I do think you're probably right, unfortunately, that the 184/320 combo is probably dead given this news. We'll see if a lower dosage can be utilized or if some other news comes out that helps mitigate concerns to some degree, but I do view that as unlikely. That said, we still have the drugs inidividually available for partnering. I guess the biggest question is if a prospective partner would now be scared that one or both drugs might also have issues if they inserted them into their own HCV cocktail. I.e., are these safety issues today just something relegated to a 184/320 combo solely, or is there a legitimate chance they could crop up again in a combo of 184 or 320 plus a partner's HCV cocktail?

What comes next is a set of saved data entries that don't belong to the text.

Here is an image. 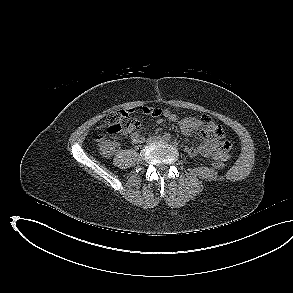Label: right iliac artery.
I'll return each instance as SVG.
<instances>
[{
  "mask_svg": "<svg viewBox=\"0 0 293 293\" xmlns=\"http://www.w3.org/2000/svg\"><path fill=\"white\" fill-rule=\"evenodd\" d=\"M170 138H171V136H170L169 133H165V134L163 135V139H165V140H170Z\"/></svg>",
  "mask_w": 293,
  "mask_h": 293,
  "instance_id": "obj_1",
  "label": "right iliac artery"
}]
</instances>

I agree that IDIX lost a lot of intrinsic value today given this news and their focus on an in-house HCV combo, but that is presumably now accounted for in the price drop and there is obviously still IDX899 outside of HCV. Also, I think we still have the possibility of an IDIX in-house HCV combo given the proprietary NS5A inhibitor plus either 184 or 320. And, again, I can't imagine that at least one of 184 or 320 won't be able to be licensed if the clinical hold is ultimately lifted on individual testing (I think it will be).

[turtlepower]

These patients were supposed to be healthy. Would someone with gallstones actually have been able to enroll in the study? I'm a bit skeptical that someone with gallstones developed high liver tox during the treatment period from gallstones alone.

[mcbio]

IDIX @ Stifel (9/16/10)

1. Management believes it has strong evidence that IDX184 is not the culprit behind the side effects seen in the DDI study involving IDX184 and IDX320 (believe this was in reference to all of the studies conducted to date of 184 that have been clean). Management believes the culprit is either 320, the 184/320 combo, or the safety signal was just a fluke.

2. IDIX hopes to get written feedback from the FDA within 30 days (presumably formalizing the clinical hold in writing and not a lifting of the hold as the company still has a 28 day combo tox study to run).

3. IDIX hopes to be back in the clinic with 184 by the end of this year or early next year and hopes to "gently" move 320 forward in the clinic one more time at some point.

4. Regarding the three patients who experienced SAEs in the DDI study, there has been no evidence of drugs or alcohol and it's believed that these patients properly followed protocol. The patients with the grade 2 and grade 3 liver enzyme elevations are now back to baseline.

5. IDIX anticipates initiating additional HCV combo trials in 2011. There were no additional details provided, but I think we can safely assume that these trials won't involve the 184/320 combo.